ABOUT THIS TASK: From the first line to the last, reproduce the records below exactly, omitting any picture.

MATERIAL FOR THE TASK:
[Start of section]

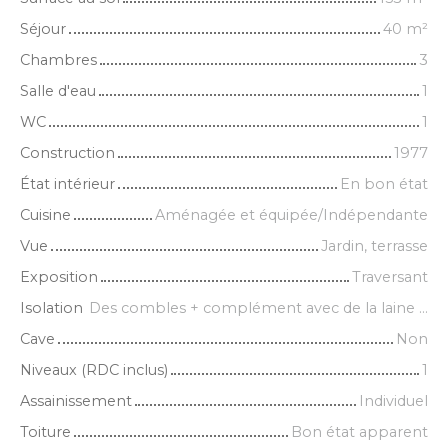
Séjour
40
m²
Chambres
3
Salle d'eau
1
WC
1
Construction
1977
État intérieur
En bon état
Cuisine
Aménagée et équipée/Indépendante
Vue
Jardin, terrasse
Exposition
Traversant
Isolation
Des combles + complément avec de la laine de roche soufflée
Cave
Non
Niveaux (RDC inclus)
1
Assainissement
Individuel
Toiture
Bon état apparent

[End of section]

TASK RESPONSE:
Séjour
40
m²
Chambres
3
Salle d'eau
1
WC
1
Construction
1977
État intérieur
En bon état
Cuisine
Aménagée et équipée/Indépendante
Vue
Jardin, terrasse
Exposition
Traversant
Isolation
Des combles + complément avec de la laine de roche soufflée
Cave
Non
Niveaux (RDC inclus)
1
Assainissement
Individuel
Toiture
Bon état apparent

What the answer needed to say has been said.